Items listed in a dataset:
------------------------------
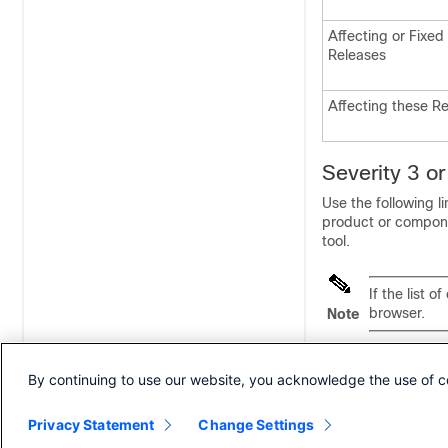
Affecting or Fixed
Releases
Affecting these R
Severity 3 o
Use the following li
product or component
tool.
If the list 
browser.
Note
Cisco Packaged 
By continuing to use our website, you acknowledge the use of c
https://bst.cloud
kw=*&pf=prdNm&pf
Privacy Statement
Change Settings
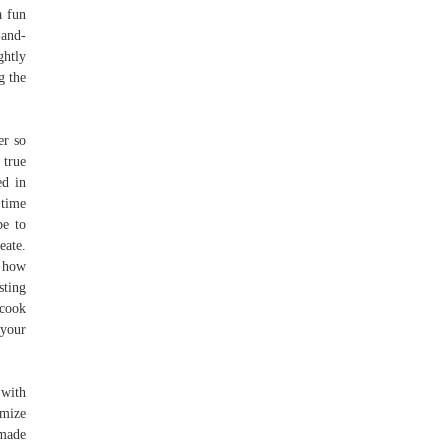
a fun
-and-
ghtly
g the
er so
 true
ed in
 time
pe to
eate.
t how
sting
 cook
 your
 with
omize
 made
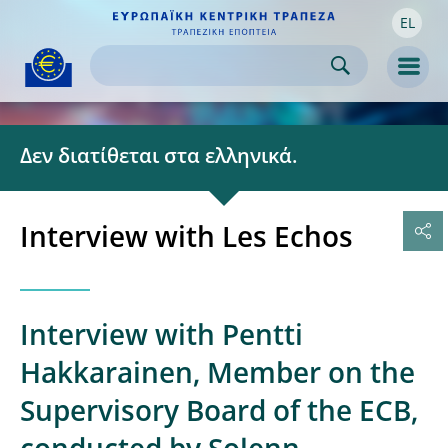
EL
Skip to:
navigation
content
footer
Skip to
Skip to
Skip to
Men
Δεν διατίθεται στα ελληνικά.
Interview with Les Echos
Interview with Pentti
Hakkarainen, Member on the
Supervisory Board of the ECB,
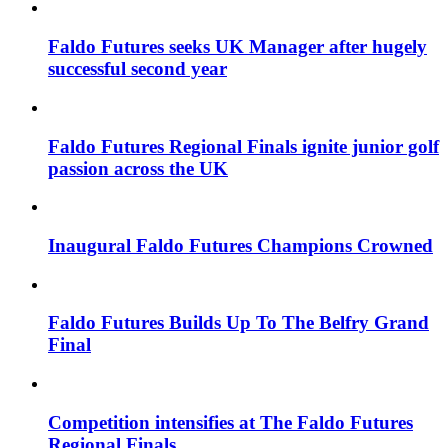
Faldo Futures seeks UK Manager after hugely
successful second year
Faldo Futures Regional Finals ignite junior golf
passion across the UK
Inaugural Faldo Futures Champions Crowned
Faldo Futures Builds Up To The Belfry Grand
Final
Competition intensifies at The Faldo Futures
Regional Finals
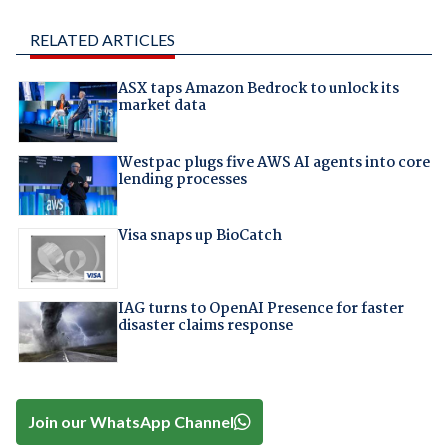
RELATED ARTICLES
ASX taps Amazon Bedrock to unlock its
market data
Westpac plugs five AWS AI agents into core
lending processes
Visa snaps up BioCatch
IAG turns to OpenAI Presence for faster
disaster claims response
Join our WhatsApp Channel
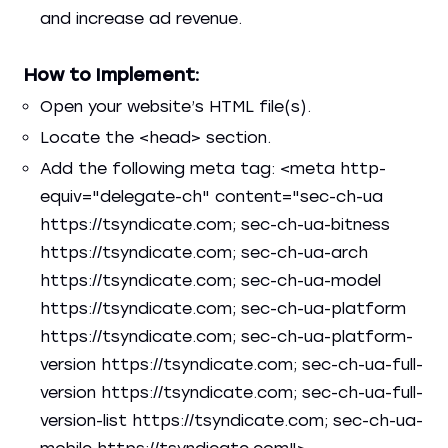
and increase ad revenue.
How to Implement:
Open your website’s HTML file(s).
Locate the <head> section.
Add the following meta tag: <meta http-
equiv="delegate-ch" content="sec-ch-ua
https://tsyndicate.com; sec-ch-ua-bitness
https://tsyndicate.com; sec-ch-ua-arch
https://tsyndicate.com; sec-ch-ua-model
https://tsyndicate.com; sec-ch-ua-platform
https://tsyndicate.com; sec-ch-ua-platform-
version https://tsyndicate.com; sec-ch-ua-full-
version https://tsyndicate.com; sec-ch-ua-full-
version-list https://tsyndicate.com; sec-ch-ua-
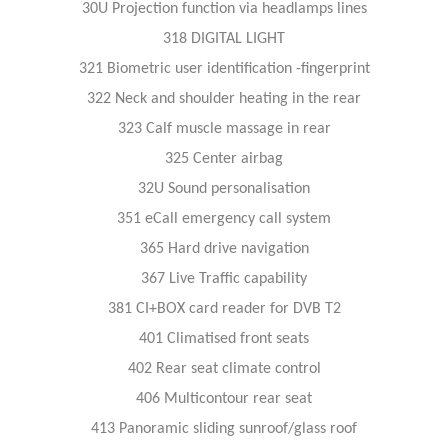
30U Projection function via headlamps lines
318 DIGITAL LIGHT
321 Biometric user identification -fingerprint
322 Neck and shoulder heating in the rear
323 Calf muscle massage in rear
325 Center airbag
32U Sound personalisation
351 eCall emergency call system
365 Hard drive navigation
367 Live Traffic capability
381 CI+BOX card reader for DVB T2
401 Climatised front seats
402 Rear seat climate control
406 Multicontour rear seat
413 Panoramic sliding sunroof/glass roof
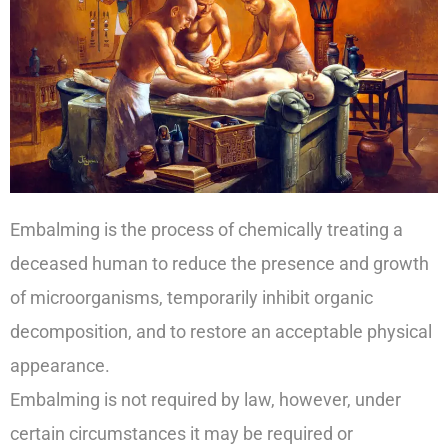
Embalming is the process of chemically treating a
deceased human to reduce the presence and growth
of microorganisms, temporarily inhibit organic
decomposition, and to restore an acceptable physical
appearance.
Embalming is not required by law, however, under
certain circumstances it may be required or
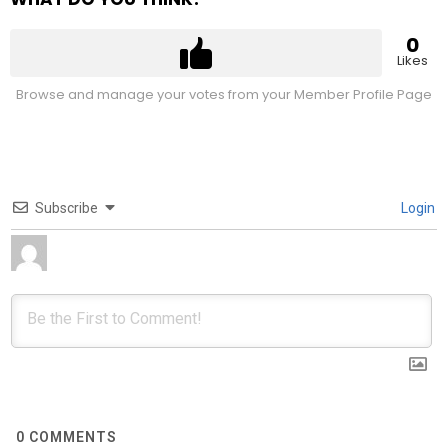
0
Likes
Browse and manage your votes from your Member Profile Page
Subscribe
Login
0
COMMENTS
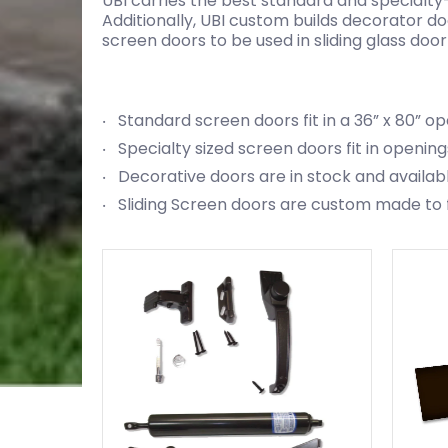
UBI carries the best standard and specialty
Additionally, UBI custom builds decorator d
screen doors to be used in sliding glass do
Standard screen doors fit in a 36” x 80” o
Specialty sized screen doors fit in openings
Decorative doors are in stock and availab
Sliding Screen doors are custom made to fit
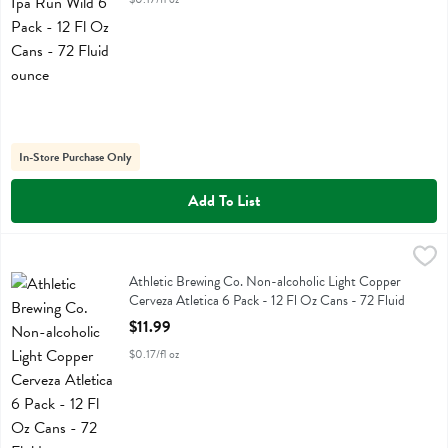
In-Store Purchase Only
Add To List
Athletic Brewing Co. Non-alcoholic Light Copper Cerveza Atletica 6 
Athletic Brewing
Athletic Brewing Co. Non-alcoholic Light Copper Cerveza Atletica 6 
Athletic Brewing Co. Non-alcoholic Light Copper
Cerveza Atletica 6 Pack - 12 Fl Oz Cans - 72 Fluid
ounce
$11.99
Open Product Description
$0.17/fl oz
------------------------------
Using the entries above, reproduce word for word only the lines from the one that contains "321 Biometric user" to the one that contains "deceased human to", both ends included, and drop every picture.

321 Biometric user identification -fingerprint
322 Neck and shoulder heating in the rear
323 Calf muscle massage in rear
325 Center airbag
32U Sound personalisation
351 eCall emergency call system
365 Hard drive navigation
367 Live Traffic capability
381 CI+BOX card reader for DVB T2
401 Climatised front seats
402 Rear seat climate control
406 Multicontour rear seat
413 Panoramic sliding sunroof/glass roof
Embalming is the process of chemically treating a
deceased human to reduce the presence and growth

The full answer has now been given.